WORK REQUIRED: Starting with the first line of the material, reproduce exactly each line up to and including the one that contains "Wedding Planners", leaving out every picture.
[MATERIALS PROVIDED Boundary: Start]
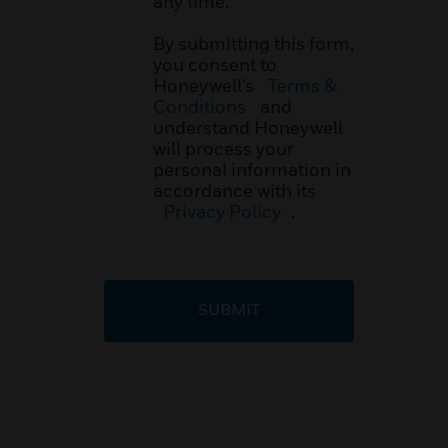
any time.
By submitting this form,
you consent to
Honeywell’s
Terms &
Conditions
and
understand Honeywell
will process your
personal information in
accordance with its
Privacy Policy
.
SUBMIT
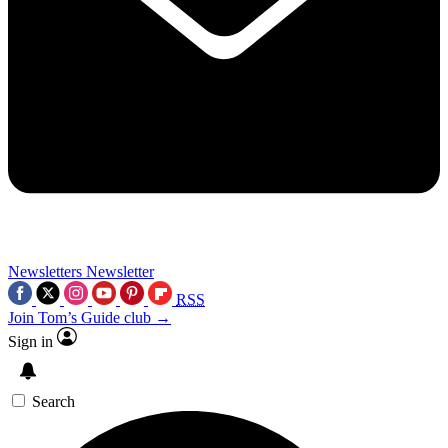
Newsletters
Newsletter
RSS
Join Tom’s Guide club →
Sign in
Search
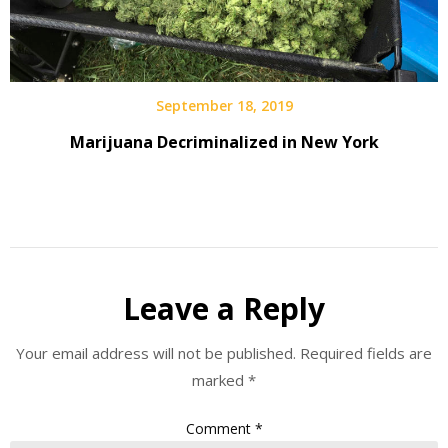
September 18, 2019
Marijuana Decriminalized in New York
Leave a Reply
Your email address will not be published.
Required fields are
marked
*
Comment
*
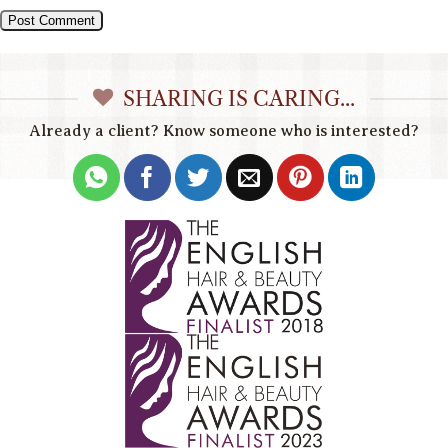
SHARING IS CARING...
Already a client? Know someone who is interested?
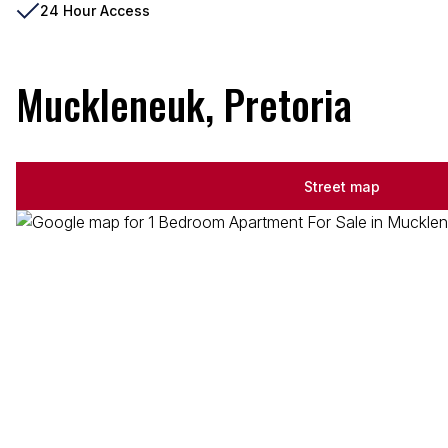
24 Hour Access
Muckleneuk, Pretoria
Street map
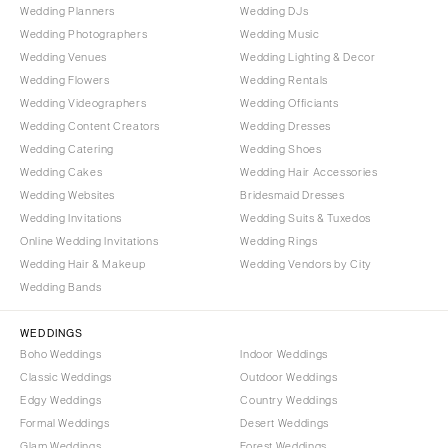
Wedding Planners
Wedding DJs
Wedding Photographers
Wedding Music
Wedding Venues
Wedding Lighting & Decor
Wedding Flowers
Wedding Rentals
Wedding Videographers
Wedding Officiants
Wedding Content Creators
Wedding Dresses
Wedding Catering
Wedding Shoes
Wedding Cakes
Wedding Hair Accessories
Wedding Websites
Bridesmaid Dresses
Wedding Invitations
Wedding Suits & Tuxedos
Online Wedding Invitations
Wedding Rings
Wedding Hair & Makeup
Wedding Vendors by City
Wedding Bands
WEDDINGS
Boho Weddings
Indoor Weddings
Classic Weddings
Outdoor Weddings
Edgy Weddings
Country Weddings
Formal Weddings
Desert Weddings
Glam Weddings
Forest Weddings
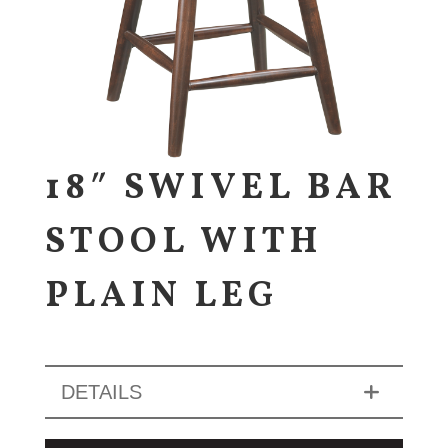
18″ SWIVEL BAR
STOOL WITH
PLAIN LEG
DETAILS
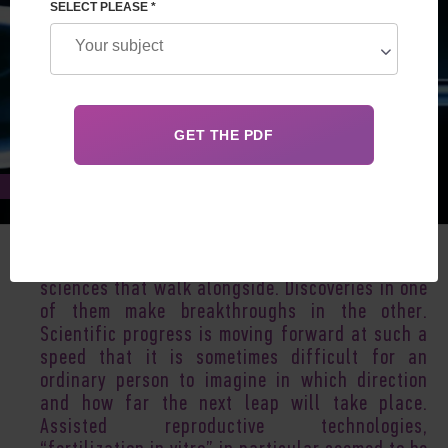
SELECT PLEASE *
Jul 20, 2017
Reproductive medicine, embryology, genetics are
sciences that walk alongside. Discoveries in one
of them make breakthroughs in the other.
Scientific progress is moving forward at such a
speed that it is sometimes difficult for an
ordinary person to imagine in which direction
and how far the next leap will take place.
Assisted reproductive technologies,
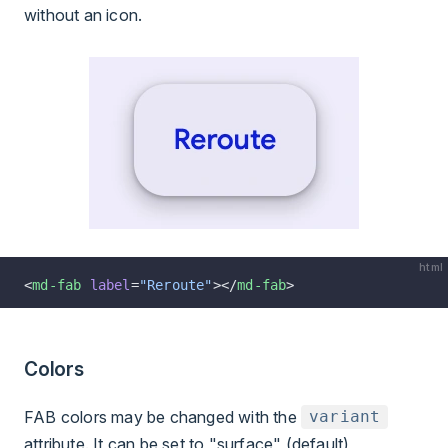
without an icon.
html
<
md-fab
 label
=
"Reroute"
></
md-fab
>
Colors
FAB colors may be changed with the
variant
attribute. It can be set to "surface" (default),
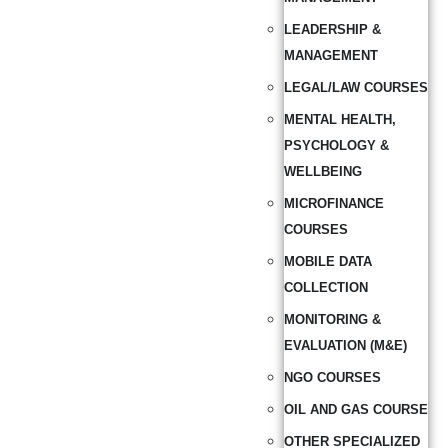
LEADERSHIP &
MANAGEMENT
LEGAL/LAW COURSES
MENTAL HEALTH,
PSYCHOLOGY &
WELLBEING
MICROFINANCE
COURSES
MOBILE DATA
COLLECTION
MONITORING &
EVALUATION (M&E)
NGO COURSES
OIL AND GAS COURSE
OTHER SPECIALIZED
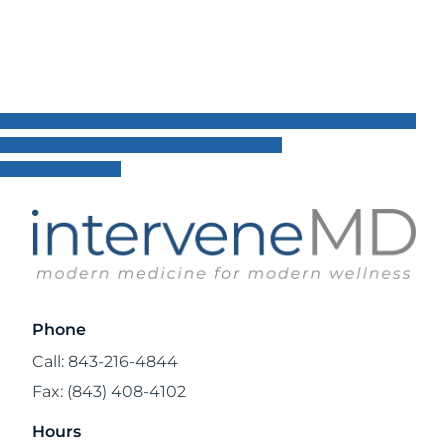
Read Blog
Phone
Call: 843-216-4844
Fax: (843) 408-4102
Hours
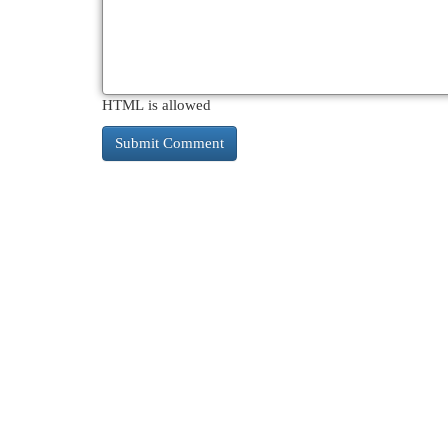
HTML is allowed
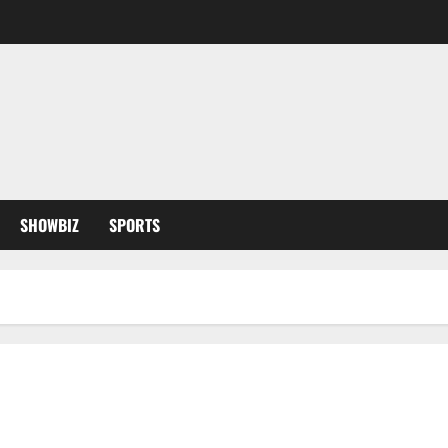
SHOWBIZ
SPORTS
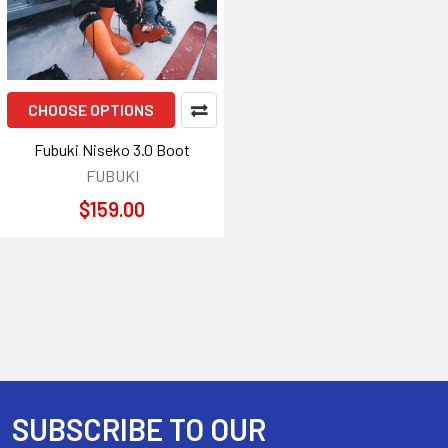
CHOOSE OPTIONS
Fubuki Niseko 3.0 Boot
FUBUKI
$159.00
SUBSCRIBE TO OUR
Footer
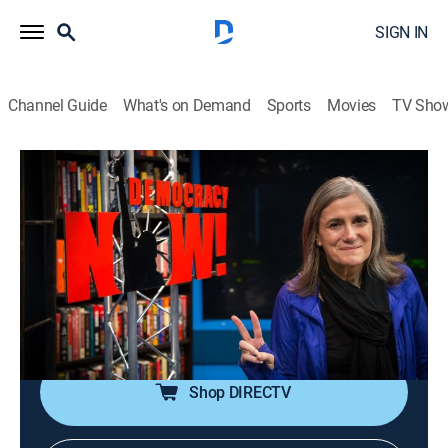
SIGN IN
Channel Guide
What's on Demand
Sports
Movies
TV Sho
Democracy Now!
S2026 E120 | Democracy Now!
Talk, News, Politics, Interview, Community
|
2026
An independent news program features international
journalists, grassroots leaders, independent analysts,
as well as ordinary people directly affected by world
events and U.S. policy.
Shop DIRECTV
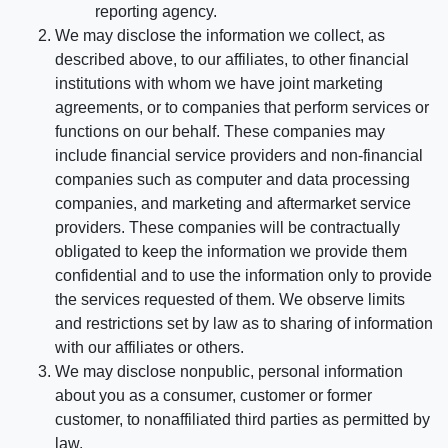
reporting agency.
We may disclose the information we collect, as
described above, to our affiliates, to other financial
institutions with whom we have joint marketing
agreements, or to companies that perform services or
functions on our behalf. These companies may
include financial service providers and non-financial
companies such as computer and data processing
companies, and marketing and aftermarket service
providers. These companies will be contractually
obligated to keep the information we provide them
confidential and to use the information only to provide
the services requested of them. We observe limits
and restrictions set by law as to sharing of information
with our affiliates or others.
We may disclose nonpublic, personal information
about you as a consumer, customer or former
customer, to nonaffiliated third parties as permitted by
law.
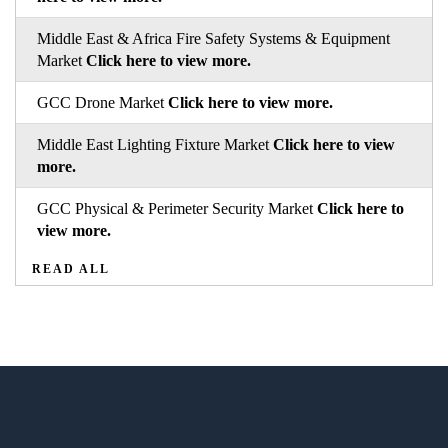
Middle East & Africa Fire Safety Systems & Equipment
Market
Click here to view more.
GCC Drone Market
Click here to view more.
Middle East Lighting Fixture Market
Click here to view
more.
GCC Physical & Perimeter Security Market
Click here to
view more.
READ ALL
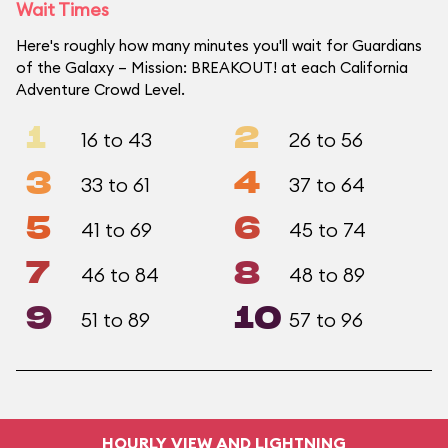
Wait Times
Here's roughly how many minutes you'll wait for Guardians
of the Galaxy – Mission: BREAKOUT! at each California
Adventure Crowd Level.
1
2
16 to 43
26 to 56
3
4
33 to 61
37 to 64
5
6
41 to 69
45 to 74
7
8
46 to 84
48 to 89
9
10
51 to 89
57 to 96
HOURLY VIEW AND LIGHTNING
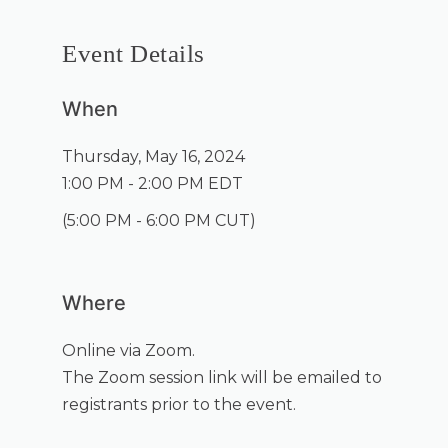
Event Details
When
Thursday, May 16, 2024
1:00 PM - 2:00 PM EDT
(
5:00 PM - 6:00 PM CUT
)
Where
Online via Zoom.
The Zoom session link will be emailed to
registrants prior to the event.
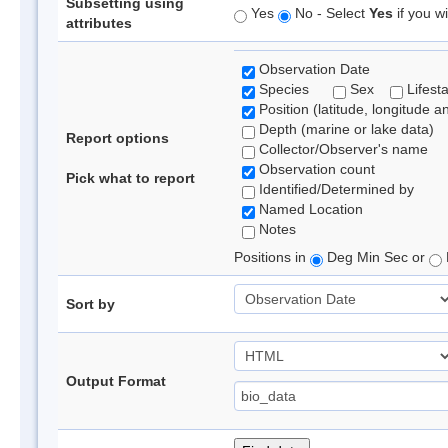
Subsetting using
Yes
No - Select
Yes
if you wi
attributes
Observation Date
Species
Sex
Lifest
Position (latitude, longitude a
Depth (marine or lake data)
Report options
Collector/Observer's name
Observation count
Pick what to report
Identified/Determined by
Named Location
Notes
Positions in
Deg Min Sec or
Sort by
Output Format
[MATERIALS PROVIDED Boundary: End]
RESPONSE TO THE TASK:
any time.
By submitting this form,
you consent to
Honeywell’s
Terms &
Conditions
and
understand Honeywell
will process your
personal information in
accordance with its
Privacy Policy
.
SUBMIT
Newsletters
Newsletter
RSS
Join Tom’s Guide club →
Sign in
Search
September 18, 2019
Marijuana Decriminalized in New York
Leave a Reply
Your email address will not be published.
Required fields are
marked
*
Comment
*
SHARING IS CARING...
Already a client? Know someone who is interested?
24 Hour Access
Muckleneuk, Pretoria
Street map
Wedding Planners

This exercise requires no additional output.